=== DATA RECORDS ===

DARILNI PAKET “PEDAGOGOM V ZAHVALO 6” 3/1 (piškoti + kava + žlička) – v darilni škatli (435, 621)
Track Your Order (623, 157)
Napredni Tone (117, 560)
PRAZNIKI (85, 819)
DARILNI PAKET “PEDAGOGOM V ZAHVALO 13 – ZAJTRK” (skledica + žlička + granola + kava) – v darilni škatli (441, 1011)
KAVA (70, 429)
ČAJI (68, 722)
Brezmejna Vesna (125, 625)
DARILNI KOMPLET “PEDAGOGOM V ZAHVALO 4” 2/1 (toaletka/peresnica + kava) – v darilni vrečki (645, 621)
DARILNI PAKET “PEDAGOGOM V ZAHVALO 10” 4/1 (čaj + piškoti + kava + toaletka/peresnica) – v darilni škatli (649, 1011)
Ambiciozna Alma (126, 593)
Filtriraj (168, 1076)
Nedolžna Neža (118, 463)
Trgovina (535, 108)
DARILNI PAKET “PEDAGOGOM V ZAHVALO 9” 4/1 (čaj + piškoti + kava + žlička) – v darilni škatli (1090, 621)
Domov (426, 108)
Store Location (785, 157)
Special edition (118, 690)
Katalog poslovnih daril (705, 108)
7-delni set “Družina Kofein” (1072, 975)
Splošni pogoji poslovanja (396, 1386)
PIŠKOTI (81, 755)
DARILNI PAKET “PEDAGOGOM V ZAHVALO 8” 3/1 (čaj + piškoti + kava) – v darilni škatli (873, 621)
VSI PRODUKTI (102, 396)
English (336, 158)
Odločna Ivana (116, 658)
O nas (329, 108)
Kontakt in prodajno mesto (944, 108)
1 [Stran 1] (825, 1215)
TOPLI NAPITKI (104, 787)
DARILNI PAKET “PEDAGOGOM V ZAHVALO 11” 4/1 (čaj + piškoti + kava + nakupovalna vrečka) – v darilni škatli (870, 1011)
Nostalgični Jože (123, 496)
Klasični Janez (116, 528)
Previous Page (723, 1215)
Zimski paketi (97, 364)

===

# WORK ITEM:
Search the data above for the string "PEDAGOGOM" and report each line that holds it.

# ANSWER SECTION:
DARILNI PAKET “PEDAGOGOM V ZAHVALO 6” 3/1 (piškoti + kava + žlička) – v darilni škatli (435, 621)
DARILNI PAKET “PEDAGOGOM V ZAHVALO 13 – ZAJTRK” (skledica + žlička + granola + kava) – v darilni škatli (441, 1011)
DARILNI KOMPLET “PEDAGOGOM V ZAHVALO 4” 2/1 (toaletka/peresnica + kava) – v darilni vrečki (645, 621)
DARILNI PAKET “PEDAGOGOM V ZAHVALO 10” 4/1 (čaj + piškoti + kava + toaletka/peresnica) – v darilni škatli (649, 1011)
DARILNI PAKET “PEDAGOGOM V ZAHVALO 9” 4/1 (čaj + piškoti + kava + žlička) – v darilni škatli (1090, 621)
DARILNI PAKET “PEDAGOGOM V ZAHVALO 8” 3/1 (čaj + piškoti + kava) – v darilni škatli (873, 621)
DARILNI PAKET “PEDAGOGOM V ZAHVALO 11” 4/1 (čaj + piškoti + kava + nakupovalna vrečka) – v darilni škatli (870, 1011)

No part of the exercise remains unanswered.